S'incliner
"Le droit d’exister est le point de départ pour tout. C’est reconnaître l’existence d’une personne en tant que personne. Non pas parce que cela m’arrange, ni parce que cette personne satisfait mes espérances, mais parce qu’elle est là. (...) Depuis ce droit d’existence intangible, depuis ce lieu dont je ne peux être délogé, et vous non plus d’ailleurs, je peux reprendre pied dans le monde, agir, trébucher, rencontrer la beauté humaine, être profondément blessé, et surtout vivre, vivre intensément avec tout ce que cela implique, le beau et le laid, la joie et le tragique de ce qu’est l’essence même de l’humain. ."
Edel Maex publie régulièrement de très beaux textes sur son blog. Grâce à l'aide généreuse de bénévoles, nous avons entrepris de les traduire en français afin d'en faire profiter un plus grand nombre. Merci à Anne-Marie qui a traduit ce billet.
Dans notre groupe zen, nous avons l’habitude de nous incliner, d’abord vers nos coussins, puis vers chacun d’entre nous, et ensuite d’aller nous asseoir. C’est un rituel simple. Les nouveaux arrivants sont souvent surpris et nous demandent la signification de ce rituel. Une des caractéristiques du bouddhisme est la signification, le sens donné à chaque rituel. Nous n’accomplissons pas ces gestes par habitude ou pour nous plier à une convenance.

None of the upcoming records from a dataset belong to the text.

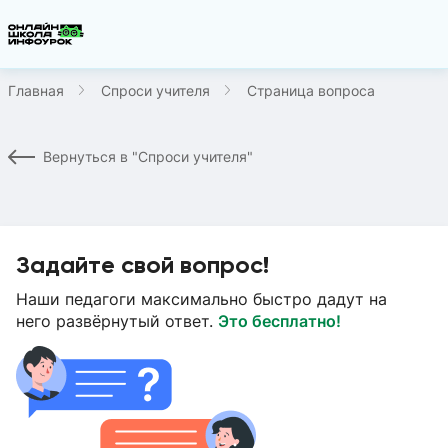
Главная
Спроси учителя
Страница вопроса
Вернуться в "Спроси учителя"
Задайте свой вопрос!
Наши педагоги максимально быстро дадут на
него развёрнутый ответ.
Это бесплатно!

Pour les Occidentaux modernes que nous sommes, s’incliner est difficile. C’est comme s’il fallait se soumettre à une haute autorité. Mais on peut s’incliner devant et s’incliner vers. Alors que s’incliner devant est un signe de soumission, s’incliner vers est un geste de respect, de reconnaissance. Dans notre groupe zen, nous faisons uniquement des inclinaisons vers. Si je m’incline vers mon coussin, je me donne à moi-même le droit d’exister. En nous inclinant les uns vers les autres, nous reconnaissons réciproquement notre droit d’existence.
Le droit d’exister est le point de départ pour tout. C’est reconnaître l’existence d’une personne en tant que personne. Non pas parce que cela m’arrange, ni parce que cette personne satisfait mes espérances, mais parce qu’elle est là. Par le salut à notre propre place et aux personnes présentes, nous exprimons cela délibérément. Après la méditation, nous récitons ou chantons: « Les êtres vivants sont innombrables mais je fais le vœu de tous les libérer ». La première chose dont je dois délivrer les autres (et moi-même), c’est l’exigence de répondre à mon plan, à mon besoin. Libérer l’autre, c’est avant tout reconnaître l’autre comme autre.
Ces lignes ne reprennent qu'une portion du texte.